_PROBLEM TO WORK ON_
Everything in the data except the pictures belongs in your answer, copied exactly.

_WORKING DATA_
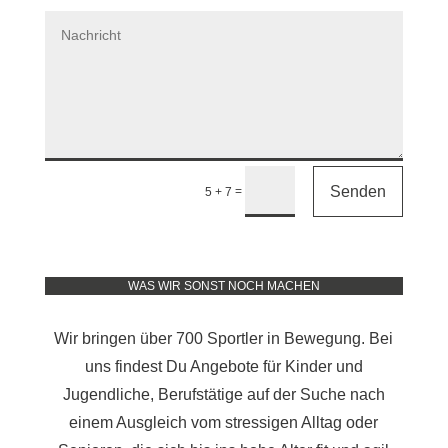
Senden
=
5 + 7
WAS WIR SONST NOCH MACHEN
Wir bringen über 700 Sportler in Bewegung. Bei
uns findest Du Angebote für Kinder und
Jugendliche, Berufstätige auf der Suche nach
einem Ausgleich vom stressigen Alltag oder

_REPLY TO THE TASK_
Senden
=
5 + 7
WAS WIR SONST NOCH MACHEN
Wir bringen über 700 Sportler in Bewegung. Bei
uns findest Du Angebote für Kinder und
Jugendliche, Berufstätige auf der Suche nach
einem Ausgleich vom stressigen Alltag oder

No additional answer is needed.